The program is aimed at defendants without long criminal histories or those struggling with substance abuse. People would have to plead guilty to charges before they enter the program. Participation is voluntary, and getting into the program is expected to be competitive.

If they complete the requirements successfully, defendants could see charges dismissed, or they could be put on probation rather than be sent to prison. People who fail will be sentenced under terms they agreed to before entering the program.

The program was designed by a team that included federal prosecutors, defense attorneys, probation agents and judges. It was approved this summer, and officials are expected to meet this month to select the first eight to 12 participants.

“I’m not talking about giving a break to the kingpins,” said U.S. Attorney for Utah John Huber. “I’m talking about people on the fringe who … have a heroin addiction, have a meth addiction, and they’re just trying to get to their next fix.”

Defendants who are picked will be separated into two groups, one for people with little to no criminal history accused of crimes like credit card fraud or minor narcotics offenses.

The second group will be people whose behavior appears to be motivated by drug and alcohol problems facing allegations like mail theft or bank robberies not involving a gun. Some of them will likely have criminal histories.

The program will be overseen by U.S. District Judge Robert Shelby. The defendants will be closely supervised and have to make regular appearances before the team of court authorities as well as being required to complete treatment for things like substance abuse, mental illness or education.

Their participation will last one to two years.
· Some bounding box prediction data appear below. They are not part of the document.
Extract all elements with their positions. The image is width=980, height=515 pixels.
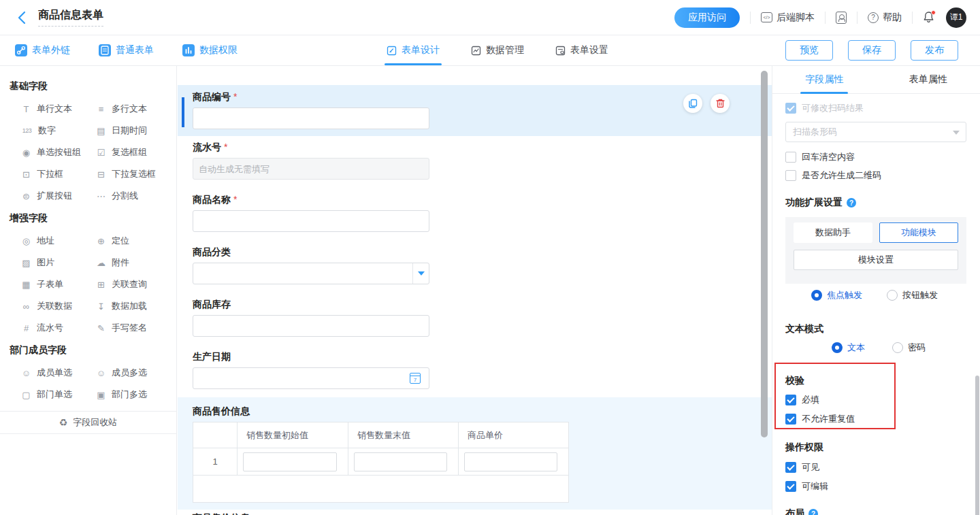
sidebar-item-member-single[interactable]: ☺成员单选: [20, 362, 95, 384]
data-permission-button[interactable]: 数据权限: [182, 44, 238, 56]
sidebar-item-address[interactable]: ◎地址: [20, 230, 95, 252]
number-icon: 123: [20, 127, 33, 134]
sidebar-item-checkbox-group[interactable]: ☑复选框组: [95, 142, 176, 163]
link-icon: [15, 44, 27, 56]
sidebar-item-divider-line[interactable]: ⋯分割线: [95, 185, 176, 207]
backend-script-button[interactable]: </> 后端脚本: [761, 12, 815, 24]
product-category-select[interactable]: [193, 263, 429, 284]
unit-price-input[interactable]: [464, 452, 557, 471]
calendar-icon[interactable]: 7: [410, 373, 421, 384]
preview-button[interactable]: 预览: [785, 40, 833, 61]
editable-option[interactable]: 可编辑: [785, 481, 966, 492]
trigger-button-option[interactable]: 按钮触发: [887, 289, 938, 301]
sidebar-item-serial-number[interactable]: #流水号: [20, 317, 95, 339]
function-module-button[interactable]: 功能模块: [879, 222, 958, 243]
help-circle-icon[interactable]: ?: [808, 509, 818, 515]
sidebar-item-related-data[interactable]: ∞关联数据: [20, 295, 95, 317]
avatar[interactable]: 谭1: [946, 7, 966, 28]
sidebar-item-subform[interactable]: ▦子表单: [20, 273, 95, 295]
copy-field-button[interactable]: [683, 94, 702, 113]
radio-unselected[interactable]: [887, 290, 898, 301]
checkbox-checked[interactable]: [785, 395, 796, 405]
related-query-icon: ⊞: [95, 280, 107, 290]
save-button[interactable]: 保存: [848, 40, 896, 61]
checkbox-unchecked[interactable]: [785, 152, 796, 163]
sidebar-item-location[interactable]: ⊕定位: [95, 230, 176, 252]
sidebar-item-dropdown-multi[interactable]: ⊟下拉复选框: [95, 163, 176, 185]
sidebar-item-related-query[interactable]: ⊞关联查询: [95, 273, 176, 295]
canvas-scrollbar[interactable]: [761, 71, 768, 437]
subform-product-price-info[interactable]: 商品售价信息 销售数量初始值 销售数量末值 商品单价 1: [178, 397, 772, 510]
tab-data-management[interactable]: 数据管理: [471, 36, 524, 65]
sidebar-item-dept-multi[interactable]: ▣部门多选: [95, 384, 176, 405]
allow-qrcode-option[interactable]: 是否允许生成二维码: [785, 170, 966, 181]
publish-button[interactable]: 发布: [911, 40, 958, 61]
field-product-code[interactable]: 商品编号*: [178, 85, 772, 136]
field-recycle-bin-button[interactable]: ♻ 字段回收站: [0, 412, 176, 434]
sidebar-item-radio-group[interactable]: ◉单选按钮组: [20, 142, 95, 163]
sales-qty-start-input[interactable]: [243, 452, 337, 471]
checkbox-checked[interactable]: [785, 462, 796, 473]
tab-field-properties[interactable]: 字段属性: [772, 66, 877, 93]
delete-field-button[interactable]: [710, 94, 730, 113]
text-mode-text-option[interactable]: 文本: [832, 342, 865, 354]
dropdown-caret-button[interactable]: [412, 263, 429, 284]
data-assistant-button[interactable]: 数据助手: [794, 222, 872, 243]
field-label: 生产日期: [193, 351, 231, 362]
tab-form-settings[interactable]: 表单设置: [555, 36, 608, 65]
radio-selected[interactable]: [832, 342, 843, 353]
clear-on-enter-option[interactable]: 回车清空内容: [785, 152, 966, 163]
field-library-sidebar: 基础字段 T单行文本 ≡多行文本 123数字 ▤日期时间 ◉单选按钮组 ☑复选框…: [0, 66, 177, 515]
sales-qty-end-input[interactable]: [354, 452, 447, 471]
help-button[interactable]: ? 帮助: [868, 12, 902, 24]
checkbox-unchecked[interactable]: [785, 170, 796, 181]
divider: [857, 12, 858, 24]
sidebar-item-single-line-text[interactable]: T单行文本: [20, 98, 95, 120]
sidebar-item-dept-single[interactable]: ▢部门单选: [20, 384, 95, 405]
visible-option[interactable]: 可见: [785, 462, 966, 473]
checkbox-checked[interactable]: [785, 481, 796, 492]
product-code-input[interactable]: [193, 107, 429, 129]
form-external-link-button[interactable]: 表单外链: [15, 44, 70, 56]
copy-icon: [687, 98, 698, 109]
attachment-icon: ☁: [95, 258, 107, 268]
sidebar-item-member-multi[interactable]: ☺成员多选: [95, 362, 176, 384]
product-name-input[interactable]: [193, 210, 429, 232]
scan-editable-option[interactable]: 可修改扫码结果: [785, 103, 966, 114]
tab-form-design[interactable]: 表单设计: [387, 36, 440, 65]
no-duplicate-option[interactable]: 不允许重复值: [785, 414, 966, 425]
sidebar-item-number[interactable]: 123数字: [20, 120, 95, 142]
sidebar-item-multi-line-text[interactable]: ≡多行文本: [95, 98, 176, 120]
notification-bell-button[interactable]: [923, 11, 935, 24]
tab-form-properties[interactable]: 表单属性: [877, 66, 980, 93]
sidebar-item-attachment[interactable]: ☁附件: [95, 252, 176, 273]
sidebar-item-datetime[interactable]: ▤日期时间: [95, 120, 176, 142]
sidebar-item-extend-button[interactable]: ⊜扩展按钮: [20, 185, 95, 207]
field-serial-number[interactable]: 流水号*: [193, 142, 772, 180]
required-option[interactable]: 必填: [785, 395, 966, 405]
page-title[interactable]: 商品信息表单: [38, 8, 103, 27]
help-circle-icon[interactable]: ?: [847, 198, 856, 207]
radio-unselected[interactable]: [892, 342, 903, 353]
sidebar-item-image[interactable]: ▨图片: [20, 252, 95, 273]
properties-panel: 字段属性 表单属性 可修改扫码结果 扫描条形码 回车清空内容 是否允许生成二维码…: [772, 66, 980, 515]
sidebar-item-data-load[interactable]: ↧数据加载: [95, 295, 176, 317]
field-product-category[interactable]: 商品分类: [193, 246, 772, 284]
field-product-stock[interactable]: 商品库存: [193, 299, 772, 337]
sidebar-item-signature[interactable]: ✎手写签名: [95, 317, 176, 339]
app-access-button[interactable]: 应用访问: [674, 7, 740, 28]
checkbox-checked[interactable]: [785, 414, 796, 425]
trigger-focus-option[interactable]: 焦点触发: [811, 289, 862, 301]
normal-form-button[interactable]: 普通表单: [99, 44, 154, 56]
product-stock-input[interactable]: [193, 315, 429, 337]
field-production-date[interactable]: 生产日期 7: [193, 351, 772, 389]
text-mode-password-option[interactable]: 密码: [892, 342, 926, 354]
panel-scrollbar[interactable]: [975, 376, 979, 515]
back-button[interactable]: [18, 10, 27, 25]
contacts-button[interactable]: [836, 12, 847, 24]
production-date-input[interactable]: [193, 367, 429, 389]
module-settings-button[interactable]: 模块设置: [794, 250, 958, 270]
field-product-name[interactable]: 商品名称*: [193, 194, 772, 232]
sidebar-item-dropdown[interactable]: ⊡下拉框: [20, 163, 95, 185]
radio-selected[interactable]: [811, 290, 822, 301]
Huber said repeat offenders are costly for the court system and the community.

“If I don’t have to, I don’t want to prosecute someone two and three times over. That’s really a big investment of taxpayer resources on a problem that’s kind of a revolving door,” he said.

While Utah state courts have had a similar system for years, it’s a relatively concept in the federal system.

“The federal system has always been seen as very harsh,” said Greg Petersen, the probation officer in the fledgling program. “This is an opportunity for those people who are charged with federal crimes to get a little bit of a second chance.”

When it came to naming the program, Huber wanted something that would be a positive message in acronym form, so they came up with Utah Alternatives to Conviction Track or U-ACT.

As the court team put together the framework, they studied a similar program in federal court in California.

Some defendants won’t be eligible for the program, including those facing child pornography charges, people deeply involved with major fraud or narcotics distribution, those who could be deported or people accused of specific violent acts.